### ACTIVITY
Only one number is wanted here: how many lines of the data hold "Blitar".

[Collected data]
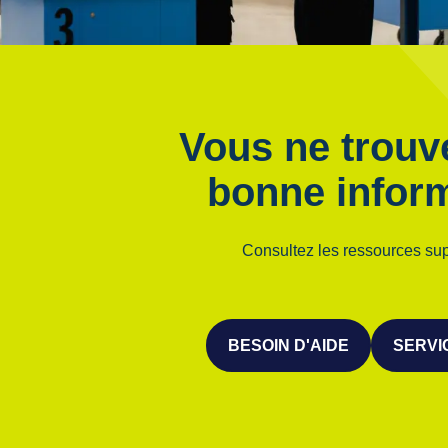
Vous ne trouv
bonne infor
Consultez les ressources su
BESOIN D'AIDE
SERVI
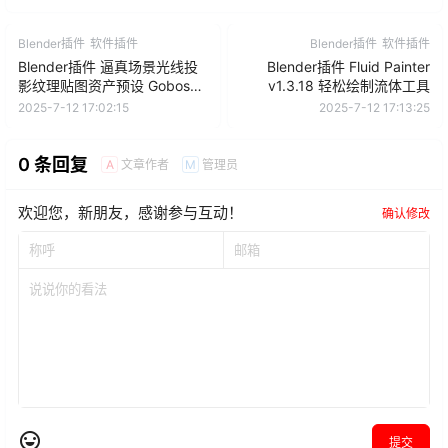
Blender插件
软件插件
Blender插件
软件插件
Blender插件 逼真场景光线投
Blender插件 Fluid Painter
影纹理贴图资产预设 Gobos
v1.3.18 轻松绘制流体工具
Light Textures V2
2025-7-12 17:02:15
2025-7-12 17:13:25
0 条回复
文章作者
管理员
A
M
欢迎您，新朋友，感谢参与互动！
确认修改
提交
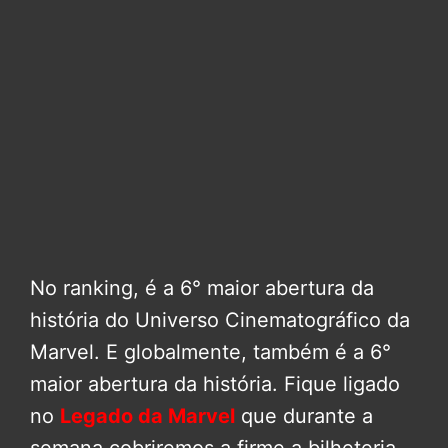
No ranking, é a 6° maior abertura da
história do Universo Cinematográfico da
Marvel. E globalmente, também é a 6°
maior abertura da história. Fique ligado
no
Legado da Marvel
que durante a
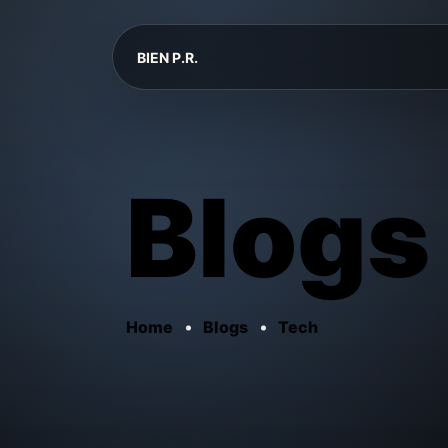
BIEN P.R.
Blogs
Home
Blogs
Tech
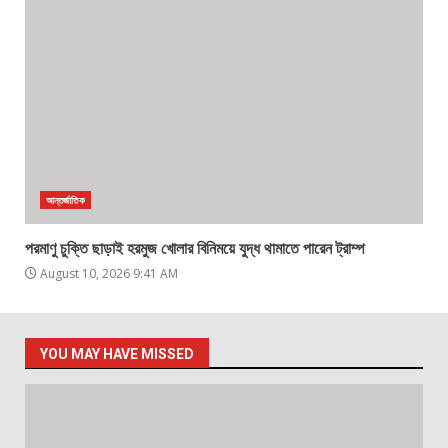
আন্তর্জাতিক
পরমাণু চুক্তি ছাড়াই হরমুজ খোলার বিনিময়ে যুদ্ধ থামাতে পারেন ট্রাম্প
August 10, 2026 9:41 AM
YOU MAY HAVE MISSED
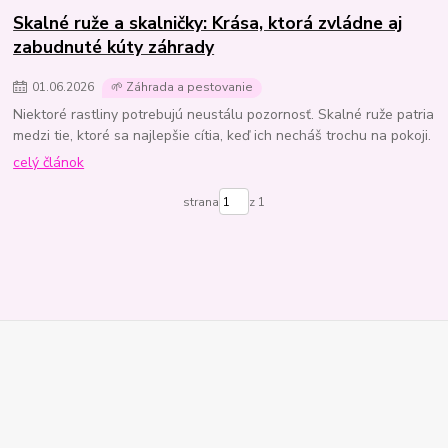
Skalné ruže a skalničky: Krása, ktorá zvládne aj
zabudnuté kúty záhrady
01
.
06
.
2026
🌱 Záhrada a pestovanie
Niektoré rastliny potrebujú neustálu pozornosť. Skalné ruže patria
medzi tie, ktoré sa najlepšie cítia, keď ich necháš trochu na pokoji.
celý článok
strana
z 1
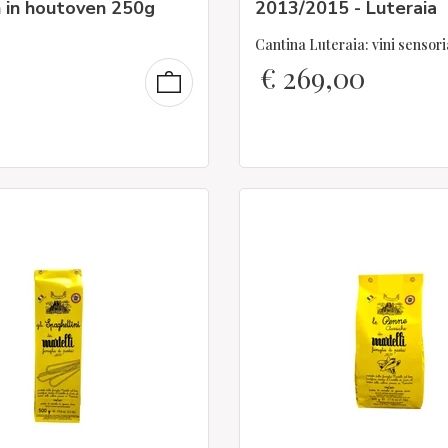
 in houtoven 250g
2013/2015 - Luteraia
Cantina Luteraia: vini sensori
€
269,00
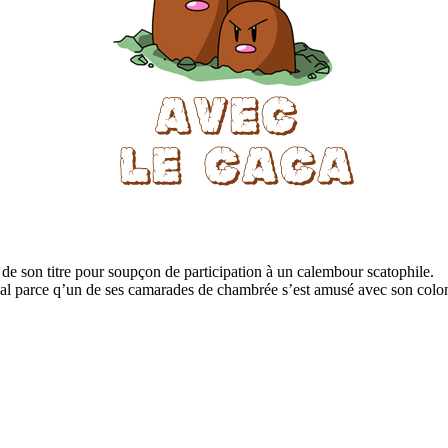
de son titre pour soupçon de participation à un calembour scatophile.
l parce q’un de ses camarades de chambrée s’est amusé avec son colombi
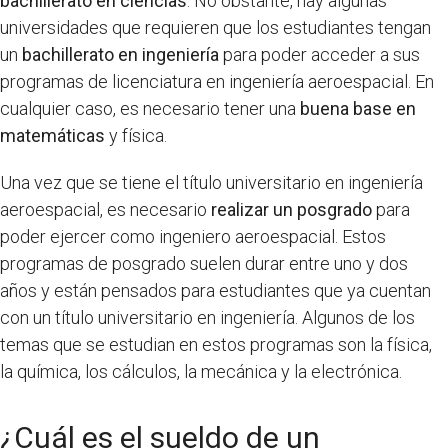
bachillerato en ciencias
. No obstante, hay algunas
universidades que requieren que los estudiantes tengan
un
bachillerato en ingeniería
para poder acceder a sus
programas de licenciatura en ingeniería aeroespacial. En
cualquier caso, es necesario tener una
buena base en
matemáticas
y física.
Una vez que se tiene el título universitario en ingeniería
aeroespacial, es necesario
realizar un posgrado
para
poder ejercer como ingeniero aeroespacial. Estos
programas de posgrado suelen durar entre uno y dos
años y están pensados para estudiantes que ya cuentan
con un título universitario en ingeniería. Algunos de los
temas que se estudian en estos programas son la física,
la química, los cálculos, la mecánica y la electrónica.
¿Cuál es el sueldo de un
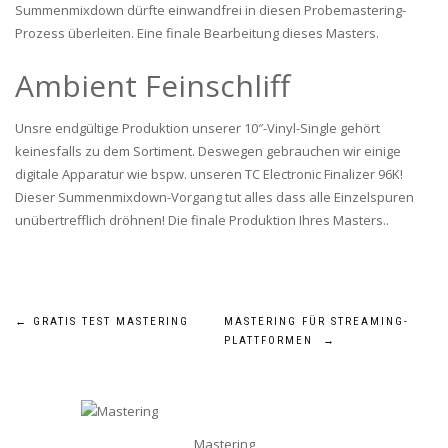
Summenmixdown dürfte einwandfrei in diesen Probemastering-
Prozess überleiten. Eine finale Bearbeitung dieses Masters.
Ambient Feinschliff
Unsre endgültige Produktion unserer 10″-Vinyl-Single gehört
keinesfalls zu dem Sortiment. Deswegen gebrauchen wir einige
digitale Apparatur wie bspw. unseren TC Electronic Finalizer 96K!
Dieser Summenmixdown-Vorgang tut alles dass alle Einzelspuren
unübertrefflich dröhnen! Die finale Produktion Ihres Masters..
BEITRAGSNAVIGATION
←
GRATIS TEST MASTERING
MASTERING FÜR STREAMING-
PLATTFORMEN
→
Mastering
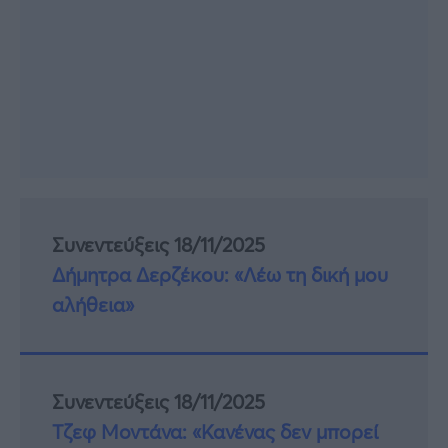
Συνεντεύξεις 18/11/2025
Δήμητρα Δερζέκου: «Λέω τη δική μου
αλήθεια»
Συνεντεύξεις 18/11/2025
Τζεφ Μοντάνα: «Κανένας δεν μπορεί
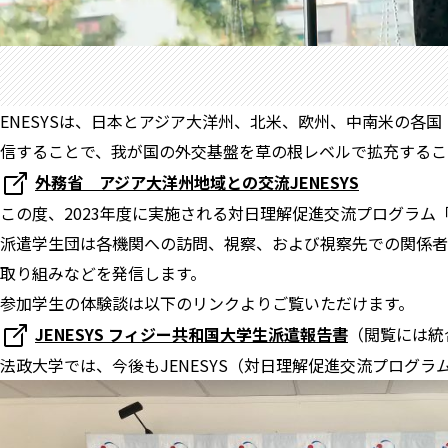
ENESYSは、日本とアジア大洋州、北米、欧州、中南米の
信することで、我が国の外交基盤を草の根レベルで拡充するこ
外務省 アジア大洋州地域との交流JENESYS
この度、2023年度に実施される対日理解促進交流プログラム「
派遣学生団は各機関への訪問、視察、および視察先での関係者
取り組みなどを発信します。
参加学生の体験談は以下のリンクよりご覧いただけます。
JENESYS フィジー共和国大学生派遣報告書
（閲覧には統
法政大学では、今後もJENESYS（対日理解促進交流プログ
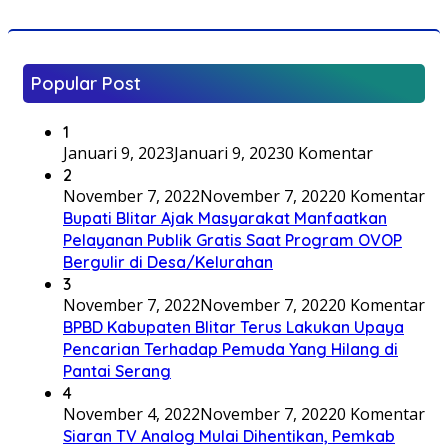
Popular Post
1
Januari 9, 2023
Januari 9, 2023
0 Komentar
2
November 7, 2022
November 7, 2022
0 Komentar
Bupati Blitar Ajak Masyarakat Manfaatkan
Pelayanan Publik Gratis Saat Program OVOP
Bergulir di Desa/Kelurahan
3
November 7, 2022
November 7, 2022
0 Komentar
BPBD Kabupaten Blitar Terus Lakukan Upaya
Pencarian Terhadap Pemuda Yang Hilang di
Pantai Serang
4
November 4, 2022
November 7, 2022
0 Komentar
Siaran TV Analog Mulai Dihentikan, Pemkab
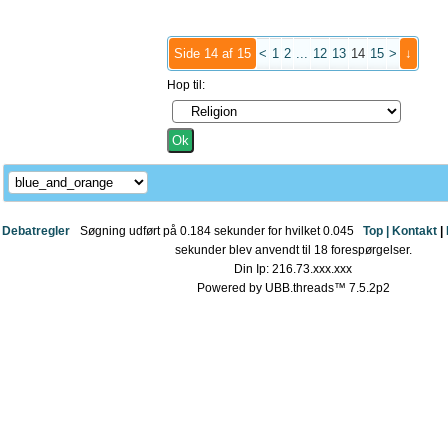
Side 14 af 15
<
1
2
...
12
13
14
15
>
↓
Hop til:
Debatregler
Søgning udført på 0.184 sekunder for hvilket 0.045
Top |
Kontakt
|
sekunder blev anvendt til 18 forespørgelser.
Din Ip: 216.73.xxx.xxx
Powered by UBB.threads™ 7.5.2p2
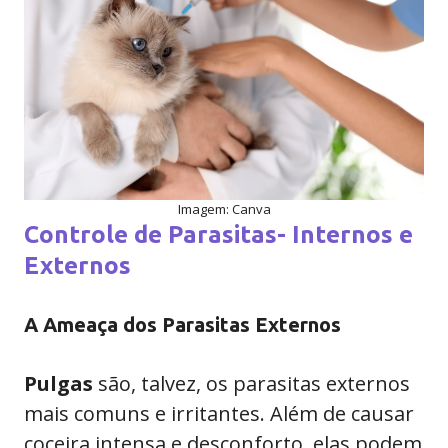
Imagem: Canva
Controle de Parasitas- Internos e
Externos
A Ameaça dos Parasitas Externos
Pulgas
são, talvez, os parasitas externos
mais comuns e irritantes. Além de causar
coceira intensa e desconforto, elas podem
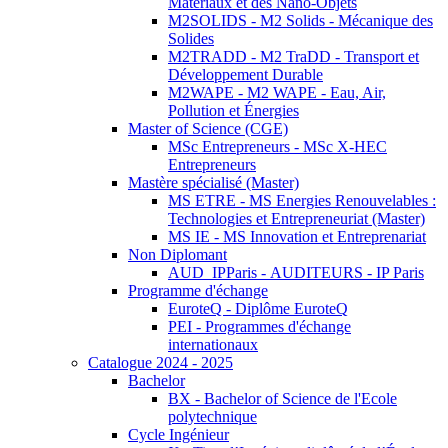
Matériaux et des Nano-Objets
M2SOLIDS - M2 Solids - Mécanique des
Solides
M2TRADD - M2 TraDD - Transport et
Développement Durable
M2WAPE - M2 WAPE - Eau, Air,
Pollution et Énergies
Master of Science (CGE)
MSc Entrepreneurs - MSc X-HEC
Entrepreneurs
Mastère spécialisé (Master)
MS ETRE - MS Energies Renouvelables :
Technologies et Entrepreneuriat (Master)
MS IE - MS Innovation et Entreprenariat
Non Diplomant
AUD_IPParis - AUDITEURS - IP Paris
Programme d'échange
EuroteQ - Diplôme EuroteQ
PEI - Programmes d'échange
internationaux
Catalogue 2024 - 2025
Bachelor
BX - Bachelor of Science de l'Ecole
polytechnique
Cycle Ingénieur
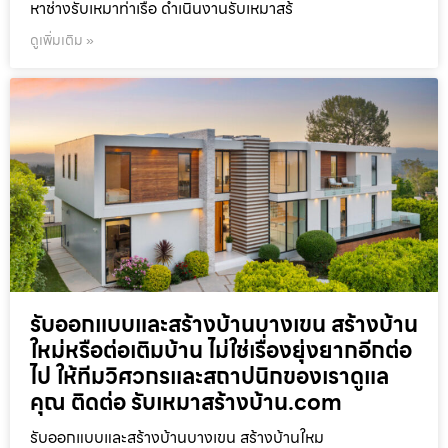
หาช่างรับเหมาท่าเรือ ดำเนินงานรับเหมาสร้
ดูเพิ่มเติม »
รับออกแบบและสร้างบ้านบางเขน สร้างบ้าน
ใหม่หรือต่อเติมบ้าน ไม่ใช่เรื่องยุ่งยากอีกต่อ
ไป ให้ทีมวิศวกรและสถาปนิกของเราดูแล
คุณ ติดต่อ รับเหมาสร้างบ้าน.com
รับออกแบบและสร้างบ้านบางเขน สร้างบ้านใหม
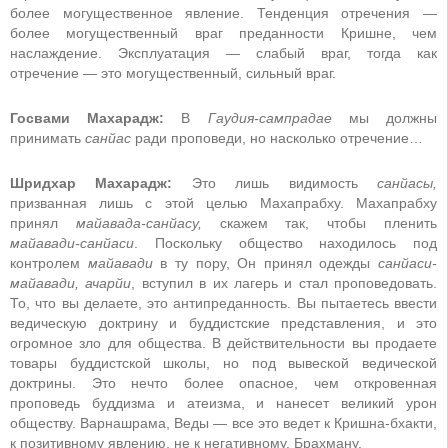
более могущественное явление. Тенденция отречения —
более могущественный враг преданности Кришне, чем
наслаждение. Эксплуатация — слабый враг, тогда как
отречение — это могущественный, сильный враг.
Госвами Махарадж:
В
Гаудия-сампрадае
мы должны
принимать
санйас
ради проповеди, но насколько отречение…
Шридхар Махарадж:
Это лишь видимость
санйасы,
призванная лишь с этой целью Махапрабху. Махапрабху
принял
майавада-санйасу,
скажем так, чтобы пленить
майавади-санйаси
. Поскольку общество находилось под
контролем
майавади
в ту пору, Он принял одежды
санйаси-
майавади, ачарйи
, вступил в их лагерь и стал проповедовать.
То, что вы делаете, это антипреданность. Вы пытаетесь ввести
ведическую доктрину и буддистские представления, и это
огромное зло для общества. В действительности вы продаете
товары буддистской школы, но под вывеской ведической
доктрины. Это нечто более опасное, чем откровенная
проповедь буддизма и атеизма, и нанесет великий урон
обществу. Варнашрама, Веды — все это ведет к Кришна-бхакти,
к позитивному явлению, не к негативному, Брахману.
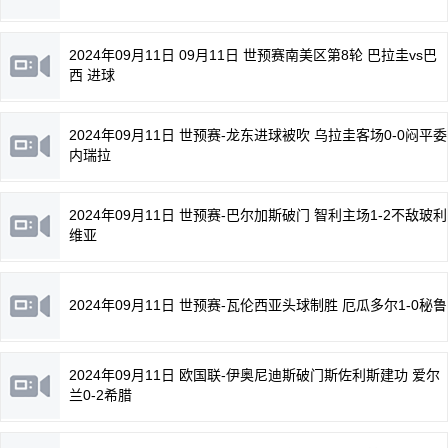
2024年09月11日 09月11日 世预赛南美区第8轮 巴拉圭vs巴
西 进球
2024年09月11日 世预赛-龙东进球被吹 乌拉圭客场0-0闷平委
内瑞拉
2024年09月11日 世预赛-巴尔加斯破门 智利主场1-2不敌玻利
维亚
2024年09月11日 世预赛-瓦伦西亚头球制胜 厄瓜多尔1-0秘鲁
2024年09月11日 欧国联-伊奥尼迪斯破门斯佐利斯建功 爱尔
兰0-2希腊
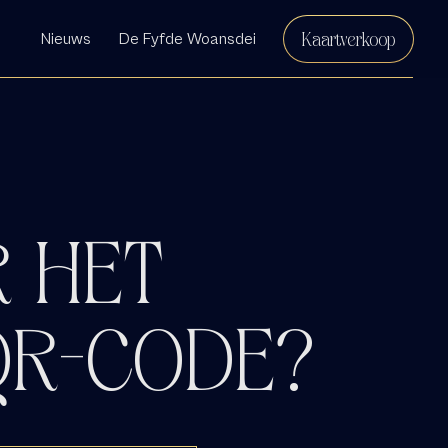
Kaartverkoop
Nieuws
De Fyfde Woansdei
 HET
QR-CODE?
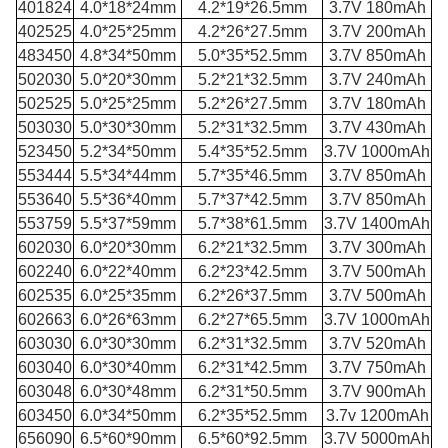
401824
4.0*18*24mm
4.2*19*26.5mm
3.7V 180mAh
402525
4.0*25*25mm
4.2*26*27.5mm
3.7V 200mAh
483450
4.8*34*50mm
5.0*35*52.5mm
3.7V 850mAh
502030
5.0*20*30mm
5.2*21*32.5mm
3.7V 240mAh
502525
5.0*25*25mm
5.2*26*27.5mm
3.7V 180mAh
503030
5.0*30*30mm
5.2*31*32.5mm
3.7V 430mAh
523450
5.2*34*50mm
5.4*35*52.5mm
3.7V 1000mAh
553444
5.5*34*44mm
5.7*35*46.5mm
3.7V 850mAh
553640
5.5*36*40mm
5.7*37*42.5mm
3.7V 850mAh
553759
5.5*37*59mm
5.7*38*61.5mm
3.7V 1400mAh
602030
6.0*20*30mm
6.2*21*32.5mm
3.7V 300mAh
602240
6.0*22*40mm
6.2*23*42.5mm
3.7V 500mAh
602535
6.0*25*35mm
6.2*26*37.5mm
3.7V 500mAh
602663
6.0*26*63mm
6.2*27*65.5mm
3.7V 1000mAh
603030
6.0*30*30mm
6.2*31*32.5mm
3.7V 520mAh
603040
6.0*30*40mm
6.2*31*42.5mm
3.7V 750mAh
603048
6.0*30*48mm
6.2*31*50.5mm
3.7V 900mAh
603450
6.0*34*50mm
6.2*35*52.5mm
3.7v 1200mAh
656090
6.5*60*90mm
6.5*60*92.5mm
3.7V 5000mAh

### REPLY TO THE TASK
2